Bien qu’ils ne soient pas considérés dans le modèle de qualité de l’habitat, les besoins de l’A. pallidus en matière de gîte nocturne pourraient être plus importants pour l’espèce qu’on ne l’a supposé jusqu’à maintenant. Lewis (1994) a signalé qu’en Oregon, les chauves-souris blondes sont remarquablement fidèles à leurs gîtes nocturnes tant en cours d’année que d’une année à l’autre, même après avoir été capturées et recapturées dans un même gîte. Dans la partie septentrionale de son aire de répartition, l’A. pallidus adopte des gîtes nocturnes comprenant des ponts et des saillies rocheuses (Lewis,1994) et passe également souvent la nuit dans diverses structures artificielles, comme des mines abandonnées et des bâtiments ouverts (Collard, 1990). Dans la vallée de l’Okanagan, les seuls gîtes nocturnes repérés étaient des pins ponderosa vivants (Chapman et al. 1994). Les gîtes nocturnes observés par Lewis (1994) se trouvaient le plus souvent sous des ponts et différaient des gîtes diurnes, car ils étaient suffisamment dégagés et accessibles pour que les chauves-souris puissent s’y rendre et les quitter en volant librement et sans avoir à ramper.
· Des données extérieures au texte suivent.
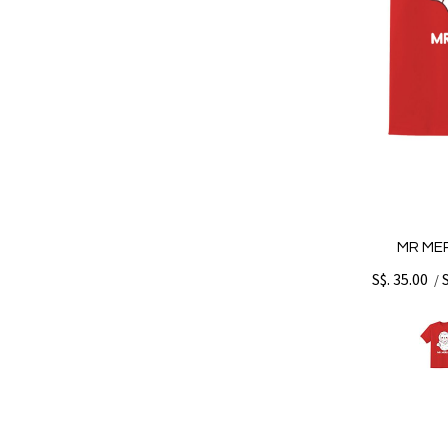
MR MER
S$. 35.00
/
Des observations récentes portent à croire que les gîtes nocturnes pourraient avoir une fonction sociale chez cette espèce. Lewis (1994) a mesuré, entre la sortie des gîtes diurnes et l’entrée dans les gîtes nocturnes (±10 min), un intervalle de temps trop court pour permettre toute alimentation. Elle a aussi observé que souvent, les chauves-souris arrivaient aux gîtes nocturnes et les quittaient en groupes. Elle a avancé que la socialité au gîte nocturne pourrait offrir deux avantages : l’échange d’information concernant les meilleurs sites d’alimentation et la formation de groupes pour la recherche de nourriture. Bell (1982) a régulièrement observé jusqu’à 15 chauves-souris convergeant sur des proies communes sans interaction agonistique, ce qui laisse croire à la possibilité d’une certaine forme d’alimentation en groupe fondée ou renforcée au gîte nocturne.

Si la socialité au gîte nocturne aide l’A. pallidus à s’alimenter, le type de gîtes nocturnes utilisé par l’espèce au Canada pourrait être un facteur limitatif, tous les gîtes nocturnes repérés au Canada étant des pins ponderosa vivants (Chapman et al., 1994). L’espèce est très fidèle à ses gîtes nocturnes (Lewis, 1994), ce qui laisse penser que des caractéristiques rendent certains gîtes nocturnes potentiels plus attrayants que d’autres. Les gîtes choisis sont aussi exposés à des perturbations anthropiques et naturelles dans la vallée de l’Okanagan, les arbres pouvant facilement y être détruits par des phénomènes naturels (tempêtes, incendies, etc.) ainsi que par l’expansion urbaine ou agricole.

Les gîtes nocturnes de l’A. pallidus sont facilement repérables par les accumulations de déjections et les restes non comestibles d’insectes qui s’y trouvent. Ils peuvent donc constituer un indicateur important pour les relevés effectués dans les parties septentrionales de l’aire de répartition de l’espèce (Lewis, 1994). La réalisation d’études radiotélémétriques sur l’utilisation des gîtes nocturnes des chauves-souris blondes au Canada devrait être considérée comme prioritaire pour cette espèce.